As a minimum-wage clerk in the sports department of the Fort Lauderdale Sun-Sentinel years ago, one of my primary jobs was to answer the phones.
Before the advent of 24-hour sports cable news networks or the Internet, it was common for people to call the paper to get answers to trivia questions, settle bets, or simply voice an opinion. Some folks were such frequent callers they warranted nicknames. One of the most persistent was known to us simply as the “Yankee Man.”
If anything else in his life held any meaning or significance, the Yankee Man kept it a tightly guarded secret. We never found out his name, age, if he was married, had children, or walked on the moon for that matter. We just knew he loved the Yankees. Oh, how he loved the Yankees.
For him, no news involving his beloved team was too small or insignificant, no trade rumor too farfetched to want to discuss in detail and at length.

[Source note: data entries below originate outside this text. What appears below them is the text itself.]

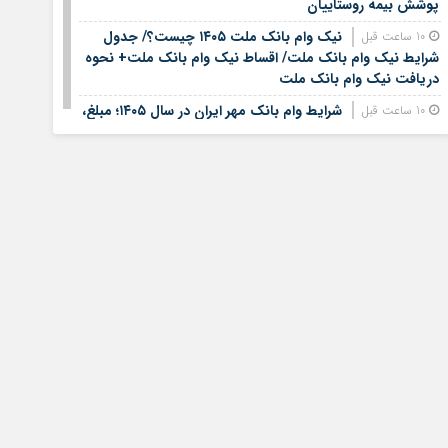
پوشش بیمه روستاییان
نیک وام بانک ملت ۱۴۰۵ چیست؟/ جدول
10 ساعت قبل
شرایط نیک وام بانک ملت/ اقساط نیک وام بانک ملت+ نحوه
دریافت نیک وام بانک ملت
شرایط وام بانک مهر ایران در سال ۱۴۰۵؛ مبلغ،
10 ساعت قبل
اقساط و نحوه دریافت تسهیلات
وام قرض الحسنه ۱۴۰۵ | شرایط دریافت، مبلغ
10 ساعت قبل
وام، ضامن، اقساط و نحوه ثبت نام
قیمت سکه و طلا روز شنبه هفدهم مرداد ۱۴۰۵
10 ساعت قبل
+ جدول
خبر خوب برای کشاورزان؛ افزایش ۴۰۰ برابری برق
1 روز قبل
لغو شد / چگونه قبوض اصلاح می‌شود؟
وام فوری بی دردسر بدون ضامن قرض الحسنه |
1 روز قبل
شرایط دریافت تسهیلات سریع و کم‌بهره | جزئیات ثبت
درخواست وام آسان
استعلام بیمه بدنه خودرو؛ راهنمای کامل از بیمه
1 روز قبل
مرکزی تا پیامک و اپلیکیشن + پاسخ به سوالات رایج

Occasionally, the Yankee Man would call in to share some vital tidbit he had gleaned elsewhere, such as when a young prospect had a big night in some minor league game in Utica.
A minor leaguer. A few hits. Utica.
In all those years, there was only one time I can remember actually looking forward to taking his call. There was major news that night. Good news. It was October and the Yankees had just won the World Series.
I was eager to hear the Yankee Man’s reaction. Would he be excited, gloating and giddy? Would he be louder and more talkative than normal?
The phone rang. It was him. As always, he wanted to talk about his team. And even though I cannot remember exactly what he said that night, I will never forget what he didn’t say.
He never mentioned the World Series. Not a word. Instead, the Yankee Man called to ask about something inherently forgettable -- perhaps a rumored trade, or some minor league coach, an injured shortstop or the team’s recent switch to polyester-blend uniforms -- anything, except the biggest news in all of baseball.
If the Yankee Man was actually able to celebrate his team’s great success, it didn’t last long. From the moment the last out was made in the World Series until he picked up the phone to call the sports desk, perhaps 30-40 minutes later, the thrill was gone. In its place: concern, worry, uncertainty about the future.
I remember feeling sorry for him. How could he so badly overlook the big picture, the good news, to focus on the mundane and insignificant? How could his priorities be so fouled up?
It has been many years since I have answered phones on the sports desk. But I realize that I probably share more of the Yankee Man’s attitude than I would like to believe.
How good am I at living in the moment, at resting in God’s grace for today? How faithful am I in celebrating the miraculous, life-transforming victories that will last for eternity? And how often do I waste precious time and energy worrying about what might, or might not, come to pass?
And, when it comes down to it, the Yankee Man probably had good reason to worry about the road ahead for his beloved team. It has been on an uneven road for years. I have no such excuse.
The record book has already been written. The victory has been won.
And we do not need to call any newspaper for assurance.